Nell’attuale contesto economico, caratterizzato da una sempre crescente internazionalizzazione, è piuttosto frequente che le imprese decidano di cooperare tra loro, unendo stabilmente o occasionalmente le loro forze.

Tale cooperazione può assumere diverse forme e può dar vita, di volta in volta, a consorzi, associazioni temporanee di imprese, gruppi europei di interesse economico (GEIE) e joint ventures.

Riservandoci di trattare più ampiamente in altra sede le diverse forme di cooperazione, intendiamo porre oggi la nostra attenzione proprio sull’ultimo fenomeno menzionato: le joint ventures.

Con questa espressione, mutuata dal mondo anglosassone, si suole indicare l’accordo in base al quale due o più imprese si impegnano a collaborare per la realizzazione di un progetto comune ovvero decidono di sfruttare congiuntamente le rispettive sinergie, il know-how ed il loro capitale.

La finalità ovviamente è quella di affacciarsi su nuovi mercati e di crescere in quelli in cui già si è presenti mediante progetti, investimenti comuni ed una vantaggiosa ripartizione dei rischi.

Com’è noto, non esiste un modello tipizzato di joint venture e quindi i partecipanti sono liberi di definire il contenuto del loro accordo, individuando le reciproche obbligazioni ed i diritti sulla base della legislazione vigente nel paese ove opereranno.

Ciò nonostante, nel tentativo di riordinare la materia, la dottrina nel tempo ha elaborato alcune classificazioni delle joint ventures.

Sulla base dell’elemento funzionale o teleologico, si distingue tra joint ventures strumentali e joint ventures operative.
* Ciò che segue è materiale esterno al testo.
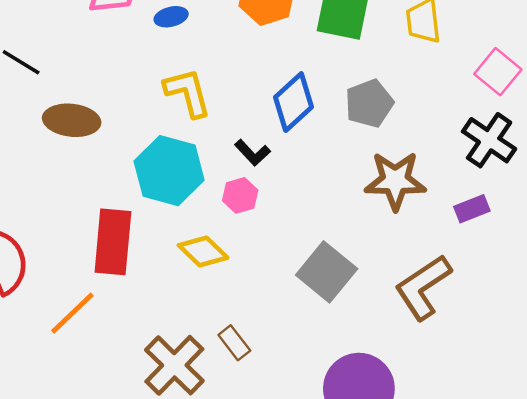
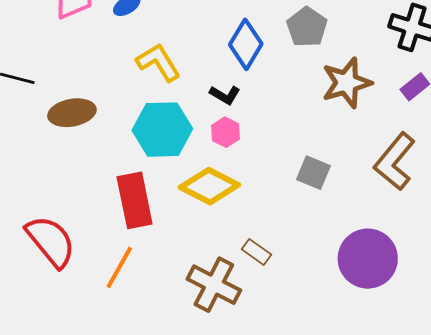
yellow diamond: (203, 251) -> (209, 186), size x1.4
gray square: (327, 272) -> (313, 173), size x0.7

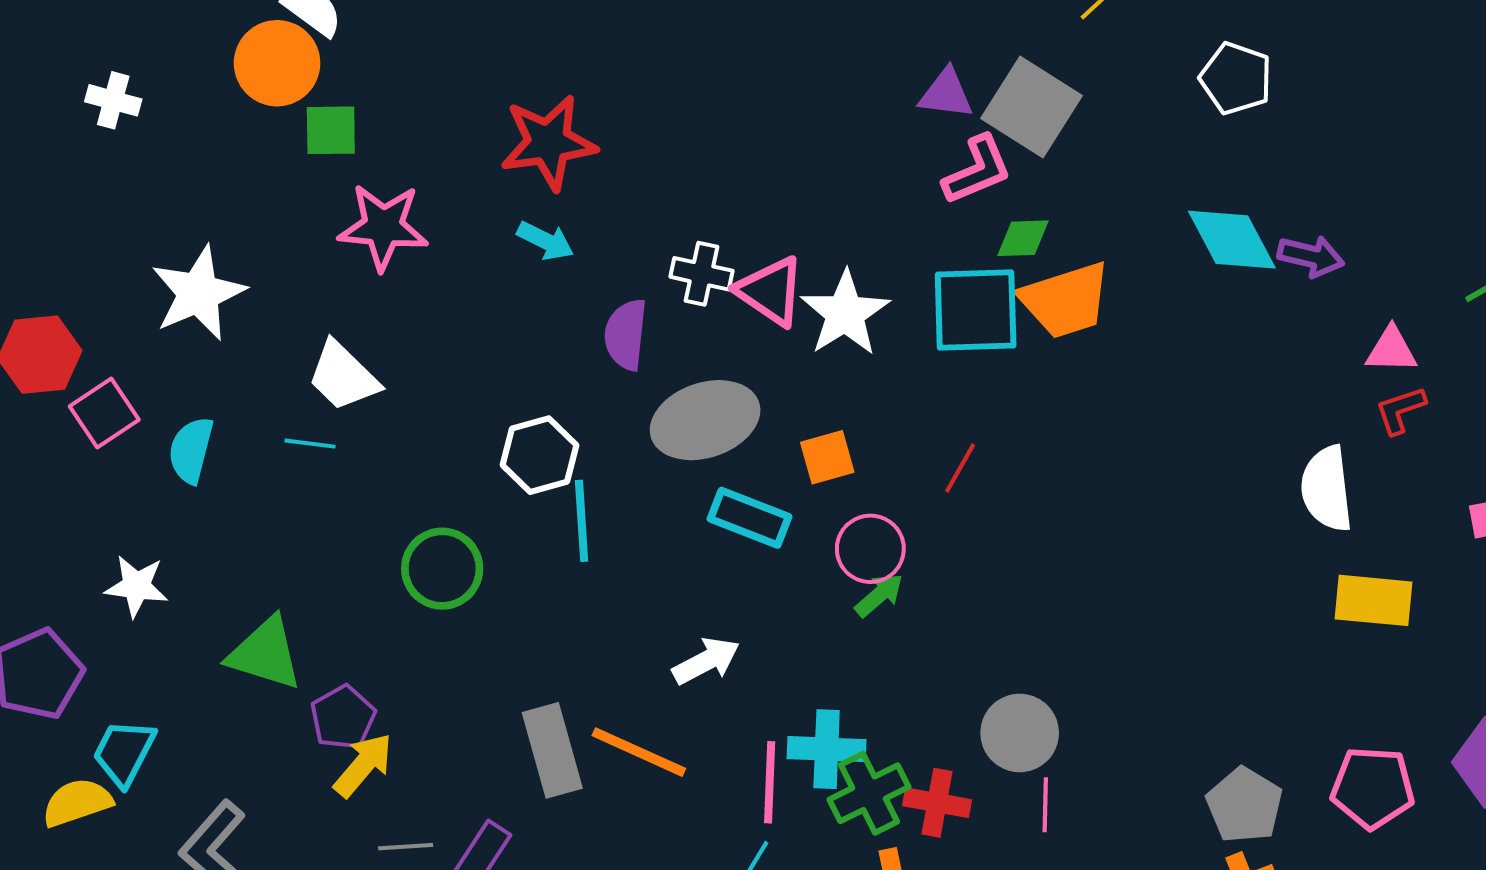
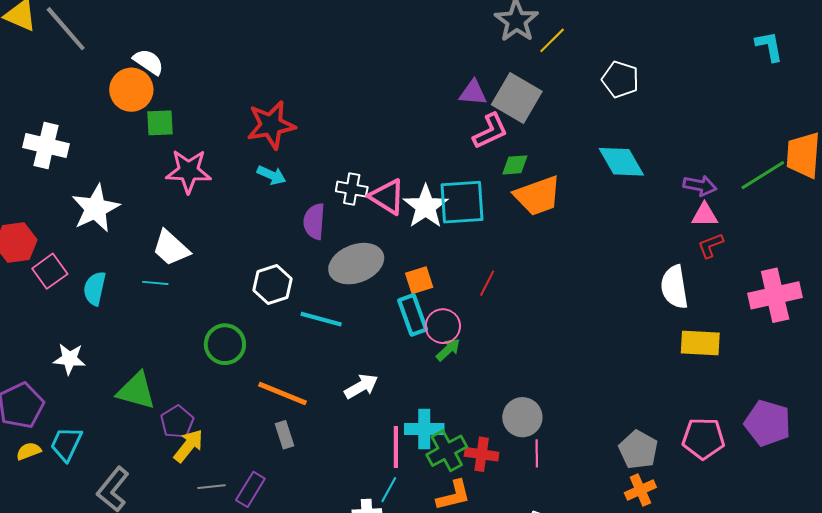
white cross: (113, 100) -> (46, 146), moved, size x1.6
purple arrow: (1311, 256) -> (700, 186), moved
cyan square: (976, 310) -> (462, 202), moved
cyan rectangle: (750, 518) -> (413, 315), moved, turned 51
cyan line: (582, 521) -> (321, 319), moved, turned -69
gray rectangle: (552, 750) -> (284, 435), size x0.6
orange line: (639, 752) -> (282, 394), moved
yellow semicircle: (77, 802) -> (29, 451), moved, size x0.7

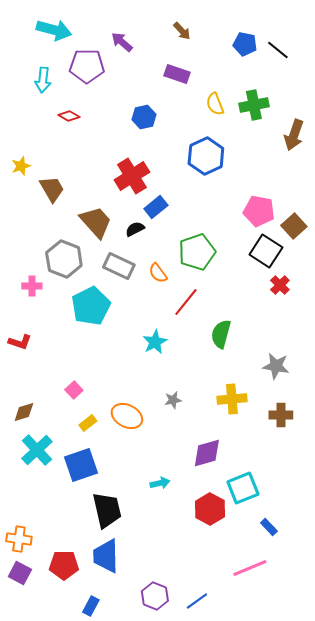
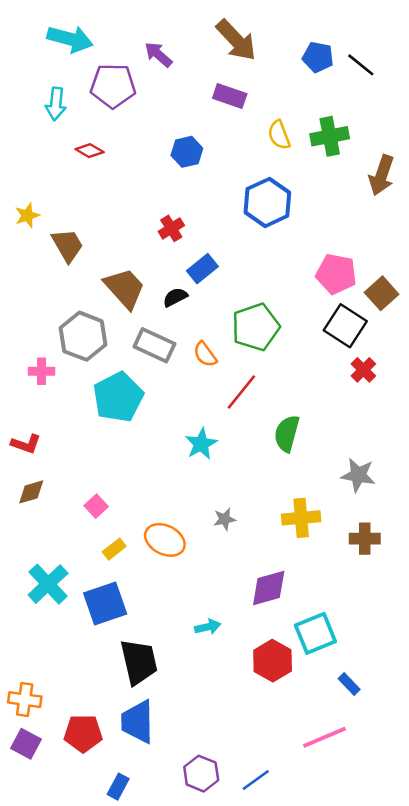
brown arrow: (182, 31) -> (236, 40), size x1.8
red cross: (132, 176) -> (171, 228), size x0.6
brown diamond: (24, 412) -> (31, 492), moved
Mentre le prime si caratterizzano per il fatto di essere costituite per l’esecuzione di contratti complessi da stipulare con terzi, le seconde sono finalizzate all’esercizio congiunto di un contratto o una concessione già acquisita in un settore di interesse comune dei partecipanti.

Un’altra distinzione è quella tra equity e non-equity joint ventures, a seconda dell’apporto in denaro (equity joint venture) o del conferimento di risorse economiche e know how (non- equity joint venture).

In ogni caso, la principale distinzione è senza dubbio quella tra joint venture contrattuale (nota anche come unincorporated o contractual joint venture), che sorge attraverso la stipulazione di un contratto, e joint venture societaria (incorporated joint venture), che si caratterizza per la costituzione ad hoc di un nuovo soggetto giuridico.

Nel primo caso, più parti decidono di cooperare per realizzare un progetto comune, preventivamente individuato. In tale contesto, saranno libere di definire il contenuto del contratto, definendo i rispettivi compiti, e di scegliere la legge applicabile al contratto stesso.

Nella maggior parte dei casi, la loro durata è connessa al raggiungimento dell’obiettivo.

Diversamente, le joint ventures societarie sono generalmente alla base di collaborazioni più complesse e di ampio respiro.

In tale contesto, due o più imprese costituiscono una società autonoma e distinta rispetto ai partecipanti, che segue la disciplina nazionale di riferimento.

La struttura contrattuale della joint venture societaria è complessa e si costituisce generalmente di più contratti. In primo luogo vi è un contratto principale (main agreement) a cui seguono uno o più operational agreements.

Il contratto principale disciplina la costituzione e la registrazione della società individuando anche i compiti che ciascun partner sarà tenuto ad assolvere, gli obiettivi che la joint venture si pone, i diversi step da seguire per la costituzione della nuova società nonché le clausole che regolano il funzionamento degli organi sociali e quelle che disciplinano la durata della joint venture.

Molto importanti sono le decisioni in merito alla struttura ed ai poteri degli organi sociali della joint company. In tale contesto è piuttosto frequente assistere all’inserimento di clausole statutarie che prevedono quorum più elevati rispetto a quelli previsti dalla legge per la validità di alcune decisioni del Consiglio di Amministrazione.

E’ preferibile inserire anche il divieto di cessione a terzi o comunque, un diritto di prelazione nei confronti dei singoli partner.

D’altro lato gli operational agreements, che sono assimilabili ai patti parasociali, regolano il know-how, i diritti di proprietà intellettuale, i prodotti e i servizi offerti dai partners.

Sotto il profilo temporale, viene stipulato prima il contratto principale e, successivamente, si procede alla stipula dei contratti operativi. Al fine di evitare che le parti non trovino un accordo sul contenuto di questi ultimi, si suole disciplinare nel contratto principale tutti gli aspetti principali della joint venture, facendo riferimento agli operational agreements allegati.